▶ RECORDS FOR PROCESSING
◆ ◆ ◆ ◆ ◆
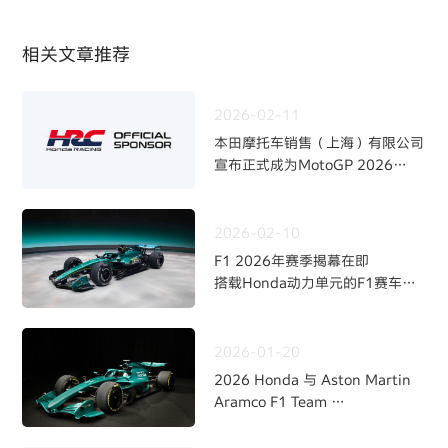
相关文章推荐
2026-02-11
本田摩托车销售（上海）有限公司
宣布正式成为MotoGP 2026
赛季Honda HRC Castrol车队官
方赞助商
2026-02-10
F1 2026年赛季揭幕在即
搭载Honda动力单元的F1赛车
“AMR26”涂装亮相
2026-01-20
2026 Honda 与 Aston Martin
Aramco F1 Team
开启全新合作伙伴关系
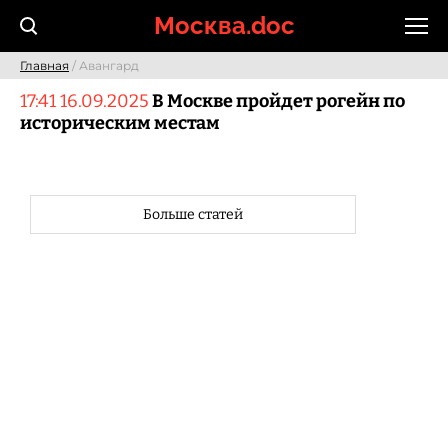
Skip
Москва.doc
to
content
Главная
/ Авангард
17:41 16.09.2025
В Москве пройдет рогейн по
историческим местам
Больше статей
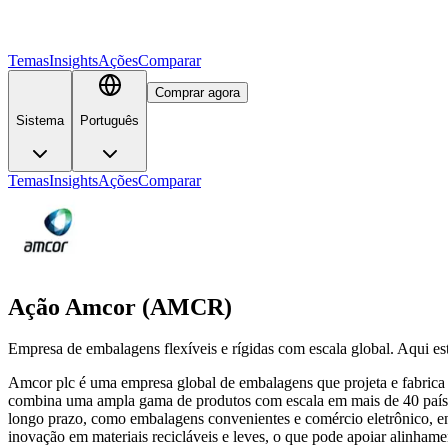
Temas
Insights
Ações
Comparar
Comprar agora
Sistema
Português
Temas
Insights
Ações
Comparar
Ação Amcor (AMCR)
Empresa de embalagens flexíveis e rígidas com escala global. Aqui e
Amcor plc é uma empresa global de embalagens que projeta e fabrica 
combina uma ampla gama de produtos com escala em mais de 40 países,
longo prazo, como embalagens convenientes e comércio eletrônico, e
inovação em materiais recicláveis e leves, o que pode apoiar alinham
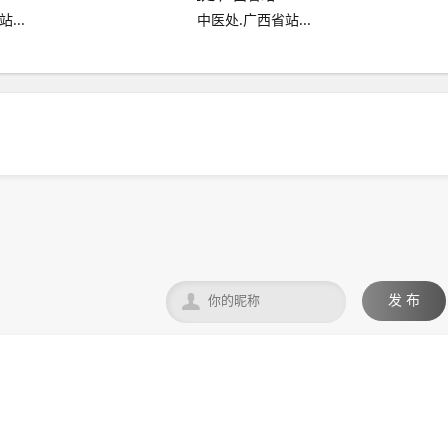
...
中医处.广西省站...

发 布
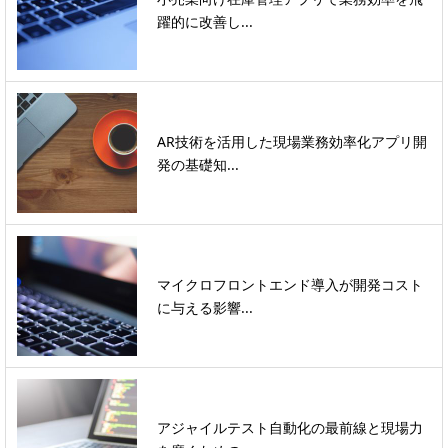
躍的に改善し...
AR技術を活用した現場業務効率化アプリ開
発の基礎知...
マイクロフロントエンド導入が開発コスト
に与える影響...
アジャイルテスト自動化の最前線と現場力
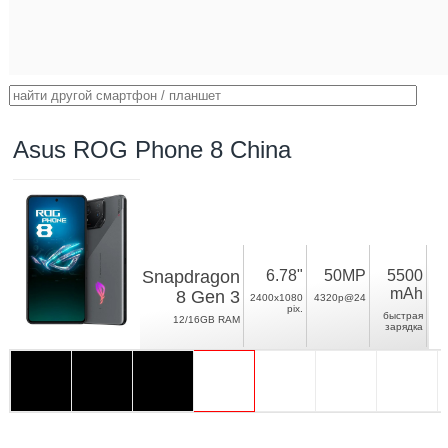
Asus ROG Phone 8 China
Snapdragon
6.78"
50MP
5500
mAh
8 Gen 3
2400x1080
4320p@24
pix.
быстрая
12/16GB RAM
зарядка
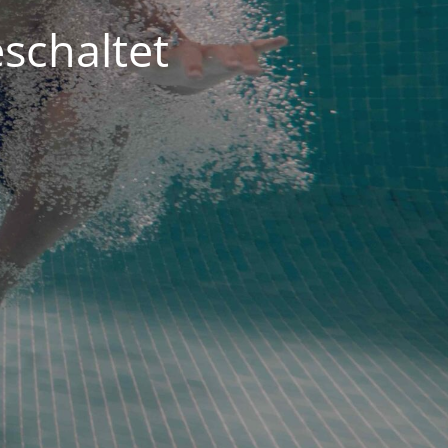
schaltet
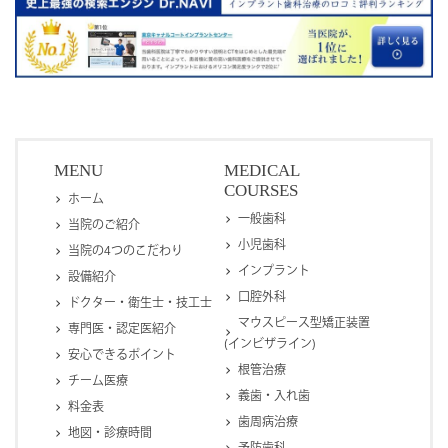
MENU
MEDICAL
COURSES
ホーム
一般歯科
当院のご紹介
小児歯科
当院の4つのこだわり
インプラント
設備紹介
口腔外科
ドクター・衛生士・技工士
マウスピース型矯正装置
専門医・認定医紹介
(インビザライン)
安心できるポイント
根管治療
チーム医療
義歯・入れ歯
料金表
歯周病治療
地図・診療時間
予防歯科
◆ ◆ ◆ ◆ ◆
▶ TASK GOAL
All that is needed is the exact run of lines from the start of the material above through the one containing "Empresa de embalagens", pictures left out.

▶ SOLUTION FOR THIS PROBLEM
相关文章推荐
2026-02-11
本田摩托车销售（上海）有限公司
宣布正式成为MotoGP 2026
赛季Honda HRC Castrol车队官
方赞助商
2026-02-10
F1 2026年赛季揭幕在即
搭载Honda动力单元的F1赛车
“AMR26”涂装亮相
2026-01-20
2026 Honda 与 Aston Martin
Aramco F1 Team
开启全新合作伙伴关系
Skip
Москва.doc
to
content
Главная
/ Авангард
17:41 16.09.2025
В Москве пройдет рогейн по
историческим местам
Больше статей
Temas
Insights
Ações
Comparar
Comprar agora
Sistema
Português
Temas
Insights
Ações
Comparar
Ação Amcor (AMCR)
Empresa de embalagens flexíveis e rígidas com escala global. Aqui e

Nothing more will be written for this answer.